The main R package for the EMU Speech Database Management System (EMU-SDMS)
http://ips-lmu.github.io/EMU.html
23 stars 15 forks source link

Not all 'times_norm' positions accessible #253

Closed PeterGilles closed 2 years ago

PeterGilles commented 3 years ago

When filtering a trackdata tibble that has been normalised with 'normalize_length', not all time positions created are accessible, i.e. through filtering, although all values are present in the data frame. This strange behaviour can be replicated with the ae database. Position 0.2 is correctly filtered, while position 0.6 gives zero results.

Bildschirmfoto 2021-08-19 um 14 02 04

This happens to time positions 0.15, 0.3, 0.35, 0.6, 0.7, 0.85, 0.95.

It might be the case that this is not an emuR problem, but related to a bug in dplyr?

MJochim commented 3 years ago

It’s not a bug, it’s a feature ;-).

This is most likely not a bug in dplyr, nor in emuR, but a property of how computers handle decimal numbers – or a “bug” in computing in general, if you will: What you see as times_norm = 0.6 might very well be something like times_norm = 0.600000001 internally and therefore fail the comparison times_norm == 0.6. Therefore, whenever you handle decimal numbers, be wary of comparing them without giving some tolerance. In fact, even when you think you are dealing with whole numbers only, be wary of that.

The only place where you can safely compare numbers without any tolerance is (when you exactly know how your computer handles them or) when your programming language knows that you have an int-typed number (integer), which you can see, for example, in your tibble output in the line below the headings for sl_rowIdx. Whenever the programming language considers your number a floating point number, or in short: float, or “double-precision float” – hence the <dbl> in the tibble output for start etc. –, take care of this problem.

You can find an illustration and a thorough explanation and also a number of hints what you can do about it at https://stackoverflow.com/questions/9508518/why-are-these-numbers-not-equal/9508558.

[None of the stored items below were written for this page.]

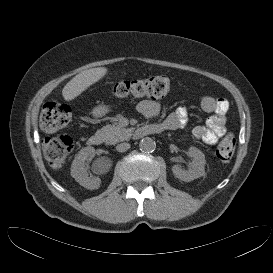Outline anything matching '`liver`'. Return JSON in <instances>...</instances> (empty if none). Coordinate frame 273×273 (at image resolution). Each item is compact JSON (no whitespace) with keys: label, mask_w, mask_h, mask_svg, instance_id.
Listing matches in <instances>:
<instances>
[{"label":"liver","mask_w":273,"mask_h":273,"mask_svg":"<svg viewBox=\"0 0 273 273\" xmlns=\"http://www.w3.org/2000/svg\"><path fill=\"white\" fill-rule=\"evenodd\" d=\"M108 72L106 67L91 68L74 76L63 88L62 95L66 101L79 96L88 87L102 79Z\"/></svg>","instance_id":"obj_1"}]
</instances>
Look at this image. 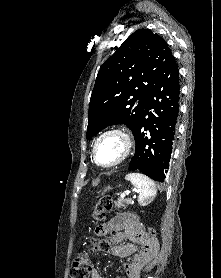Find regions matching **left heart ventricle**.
I'll return each instance as SVG.
<instances>
[{
    "instance_id": "left-heart-ventricle-1",
    "label": "left heart ventricle",
    "mask_w": 221,
    "mask_h": 278,
    "mask_svg": "<svg viewBox=\"0 0 221 278\" xmlns=\"http://www.w3.org/2000/svg\"><path fill=\"white\" fill-rule=\"evenodd\" d=\"M123 140L118 135H108L102 138L96 147L99 163L109 165L116 162L123 153Z\"/></svg>"
}]
</instances>
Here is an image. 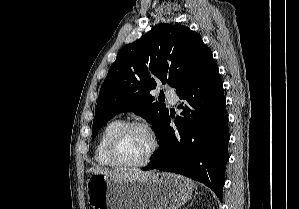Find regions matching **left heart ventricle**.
I'll return each instance as SVG.
<instances>
[{"instance_id":"left-heart-ventricle-1","label":"left heart ventricle","mask_w":299,"mask_h":209,"mask_svg":"<svg viewBox=\"0 0 299 209\" xmlns=\"http://www.w3.org/2000/svg\"><path fill=\"white\" fill-rule=\"evenodd\" d=\"M147 135L139 129H129L119 138L116 146V159L123 164L141 161L149 150Z\"/></svg>"}]
</instances>
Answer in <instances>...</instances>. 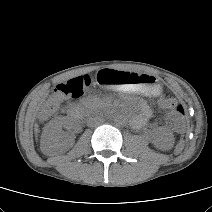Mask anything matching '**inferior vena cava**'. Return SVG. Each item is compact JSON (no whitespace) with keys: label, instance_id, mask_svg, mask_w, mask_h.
I'll return each instance as SVG.
<instances>
[{"label":"inferior vena cava","instance_id":"inferior-vena-cava-1","mask_svg":"<svg viewBox=\"0 0 212 212\" xmlns=\"http://www.w3.org/2000/svg\"><path fill=\"white\" fill-rule=\"evenodd\" d=\"M101 122H102V119L100 117H90L87 121V125L90 127H93Z\"/></svg>","mask_w":212,"mask_h":212}]
</instances>
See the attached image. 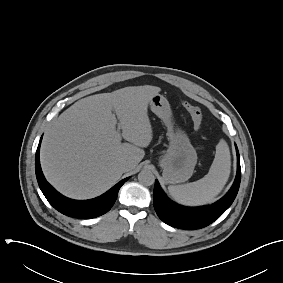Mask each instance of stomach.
<instances>
[{"label":"stomach","instance_id":"0dacf381","mask_svg":"<svg viewBox=\"0 0 283 283\" xmlns=\"http://www.w3.org/2000/svg\"><path fill=\"white\" fill-rule=\"evenodd\" d=\"M150 108L167 127L169 147L159 161L163 179L167 184L185 182L192 176L197 163L196 150L185 131L175 127L170 104L163 95H154Z\"/></svg>","mask_w":283,"mask_h":283}]
</instances>
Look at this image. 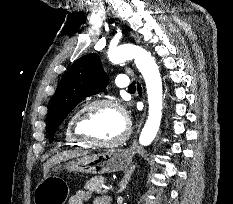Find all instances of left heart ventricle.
<instances>
[{
	"label": "left heart ventricle",
	"instance_id": "b2bd125f",
	"mask_svg": "<svg viewBox=\"0 0 233 204\" xmlns=\"http://www.w3.org/2000/svg\"><path fill=\"white\" fill-rule=\"evenodd\" d=\"M125 130L123 116L114 108L98 107L89 111L81 121L80 131L96 141H111Z\"/></svg>",
	"mask_w": 233,
	"mask_h": 204
}]
</instances>
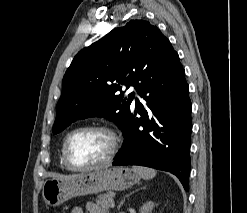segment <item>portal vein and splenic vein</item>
I'll use <instances>...</instances> for the list:
<instances>
[{
	"mask_svg": "<svg viewBox=\"0 0 247 213\" xmlns=\"http://www.w3.org/2000/svg\"><path fill=\"white\" fill-rule=\"evenodd\" d=\"M110 207H111V208H114V207H115V202H114V200H112V201L110 202Z\"/></svg>",
	"mask_w": 247,
	"mask_h": 213,
	"instance_id": "obj_1",
	"label": "portal vein and splenic vein"
}]
</instances>
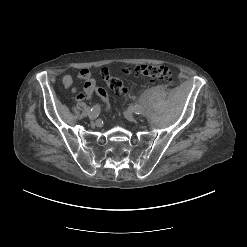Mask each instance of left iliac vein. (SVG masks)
Masks as SVG:
<instances>
[{"instance_id":"4c4485c4","label":"left iliac vein","mask_w":247,"mask_h":247,"mask_svg":"<svg viewBox=\"0 0 247 247\" xmlns=\"http://www.w3.org/2000/svg\"><path fill=\"white\" fill-rule=\"evenodd\" d=\"M124 115H125V117H126L129 121H134V120H135V118H134L133 114L130 112V110L125 111V112H124Z\"/></svg>"}]
</instances>
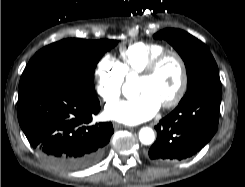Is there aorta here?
Listing matches in <instances>:
<instances>
[{"label": "aorta", "instance_id": "obj_1", "mask_svg": "<svg viewBox=\"0 0 245 187\" xmlns=\"http://www.w3.org/2000/svg\"><path fill=\"white\" fill-rule=\"evenodd\" d=\"M123 95L130 100L138 97V90L134 82L127 78V82L122 87ZM155 134L154 131L149 127H144L139 131V140L144 145H150L154 142Z\"/></svg>", "mask_w": 245, "mask_h": 187}]
</instances>
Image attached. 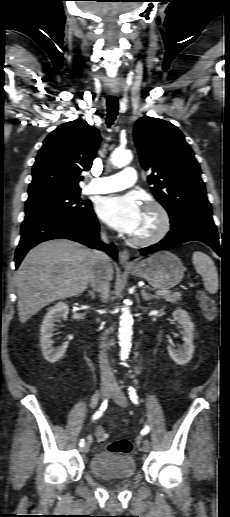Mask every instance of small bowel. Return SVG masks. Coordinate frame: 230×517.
I'll return each mask as SVG.
<instances>
[{"label":"small bowel","instance_id":"c3829d8e","mask_svg":"<svg viewBox=\"0 0 230 517\" xmlns=\"http://www.w3.org/2000/svg\"><path fill=\"white\" fill-rule=\"evenodd\" d=\"M101 429H102V428H97V429L95 430V435H97V432H98L99 430H101ZM102 430H103V429H102Z\"/></svg>","mask_w":230,"mask_h":517}]
</instances>
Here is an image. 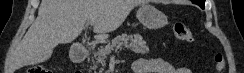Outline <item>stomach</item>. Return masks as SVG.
Listing matches in <instances>:
<instances>
[{
  "label": "stomach",
  "mask_w": 244,
  "mask_h": 73,
  "mask_svg": "<svg viewBox=\"0 0 244 73\" xmlns=\"http://www.w3.org/2000/svg\"><path fill=\"white\" fill-rule=\"evenodd\" d=\"M137 18L148 29H159L167 24V16L152 5L142 4L137 10Z\"/></svg>",
  "instance_id": "stomach-1"
}]
</instances>
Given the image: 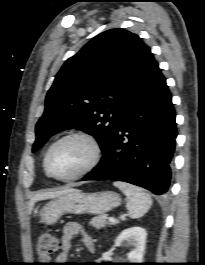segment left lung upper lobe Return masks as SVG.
<instances>
[{"label":"left lung upper lobe","instance_id":"5c2ea615","mask_svg":"<svg viewBox=\"0 0 205 265\" xmlns=\"http://www.w3.org/2000/svg\"><path fill=\"white\" fill-rule=\"evenodd\" d=\"M156 64L134 33L110 29L94 37L56 75L32 151L55 133L77 128L93 135L104 152L121 112Z\"/></svg>","mask_w":205,"mask_h":265}]
</instances>
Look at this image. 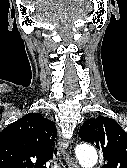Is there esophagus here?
I'll list each match as a JSON object with an SVG mask.
<instances>
[{"instance_id": "esophagus-1", "label": "esophagus", "mask_w": 127, "mask_h": 168, "mask_svg": "<svg viewBox=\"0 0 127 168\" xmlns=\"http://www.w3.org/2000/svg\"><path fill=\"white\" fill-rule=\"evenodd\" d=\"M67 159L68 168H79L77 162L73 158L67 157Z\"/></svg>"}]
</instances>
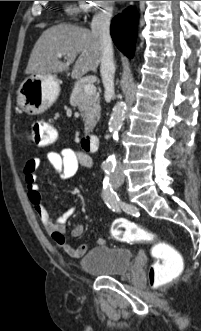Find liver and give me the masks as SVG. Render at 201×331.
I'll return each mask as SVG.
<instances>
[{
    "label": "liver",
    "mask_w": 201,
    "mask_h": 331,
    "mask_svg": "<svg viewBox=\"0 0 201 331\" xmlns=\"http://www.w3.org/2000/svg\"><path fill=\"white\" fill-rule=\"evenodd\" d=\"M61 53L66 61L57 56ZM76 60L72 78H81L89 71L96 72L102 59L98 35L70 24H59L45 30L31 52L25 74H52L68 70Z\"/></svg>",
    "instance_id": "obj_1"
}]
</instances>
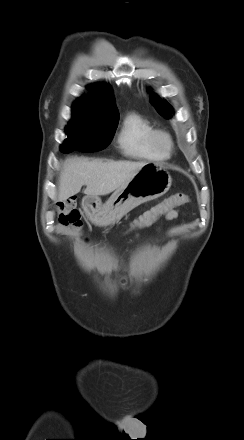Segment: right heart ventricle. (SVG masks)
Here are the masks:
<instances>
[{
	"label": "right heart ventricle",
	"instance_id": "e07e8e85",
	"mask_svg": "<svg viewBox=\"0 0 244 440\" xmlns=\"http://www.w3.org/2000/svg\"><path fill=\"white\" fill-rule=\"evenodd\" d=\"M154 129L140 114L128 113L121 124L117 135V144L121 152L129 157L160 160L164 155L155 151L149 142Z\"/></svg>",
	"mask_w": 244,
	"mask_h": 440
}]
</instances>
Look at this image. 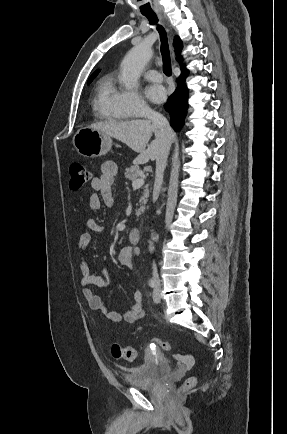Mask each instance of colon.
Segmentation results:
<instances>
[{
  "instance_id": "5ec220e1",
  "label": "colon",
  "mask_w": 287,
  "mask_h": 434,
  "mask_svg": "<svg viewBox=\"0 0 287 434\" xmlns=\"http://www.w3.org/2000/svg\"><path fill=\"white\" fill-rule=\"evenodd\" d=\"M70 182L69 187L72 190H78L82 186H84L88 181L91 179V172L90 170L80 163H73L70 166ZM152 343L155 347L160 348L164 351H171L172 346L170 343L160 340V339H153ZM112 355L117 359H124L127 361H134L136 359L137 353L136 350L132 347L122 346L118 343H115L112 345ZM179 358L188 360L189 356L187 354L186 350H182L178 355ZM196 378L195 377H189L184 382L183 386L178 390L177 396H180L183 392L186 390H189L193 388L196 385Z\"/></svg>"
}]
</instances>
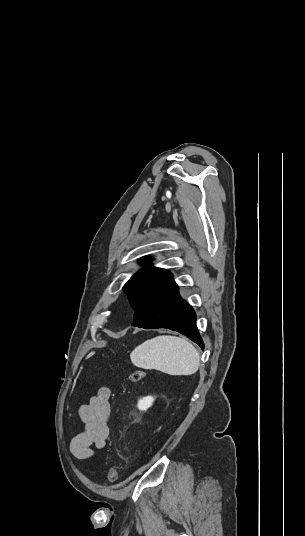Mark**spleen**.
I'll return each mask as SVG.
<instances>
[{"instance_id":"spleen-1","label":"spleen","mask_w":305,"mask_h":536,"mask_svg":"<svg viewBox=\"0 0 305 536\" xmlns=\"http://www.w3.org/2000/svg\"><path fill=\"white\" fill-rule=\"evenodd\" d=\"M130 360L137 368L159 370L170 376H191L200 366L199 354L193 344L176 336L147 340L131 352Z\"/></svg>"}]
</instances>
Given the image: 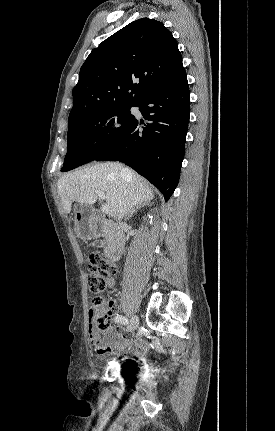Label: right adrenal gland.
Masks as SVG:
<instances>
[{
	"instance_id": "2a0ac1e0",
	"label": "right adrenal gland",
	"mask_w": 275,
	"mask_h": 431,
	"mask_svg": "<svg viewBox=\"0 0 275 431\" xmlns=\"http://www.w3.org/2000/svg\"><path fill=\"white\" fill-rule=\"evenodd\" d=\"M146 204H149V203H143V204H142V206H144V205H146ZM138 207H140V206H136V208H137V209H138ZM135 212H136L135 208H132L131 210H129V211L127 212V214H126V218L131 217Z\"/></svg>"
}]
</instances>
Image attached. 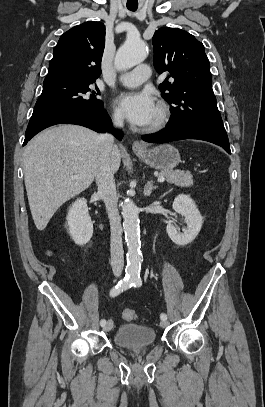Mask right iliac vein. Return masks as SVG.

PeterGilles commented 3 years ago

Thanks, ich habe so etwas befürchtet. :)

PeterGilles commented 3 years ago

Some hack like dplyr::filter(times_norm >= time & times_norm <= time + 0.05) does the trick.

MJochim commented 3 years ago

I just had a closer look at the StackOverflow I linked to and I think their last variant rather intriguing:

dpyr::filter(dplyr::near(times_norm, time))

I didn’t know about the near function before. It does exactly what we are looking for here, and in a concise way that nicely fits into the tidyverse. Also, they have chosen a default value for tolerance that appears to be very clever. I’d have to read up on floating-point arithmetics to vouch for it; but then again, the dplyr folks don't really need me to vouch for their work ;-).

Note that in your solution, the tolerance is only above time, not below it.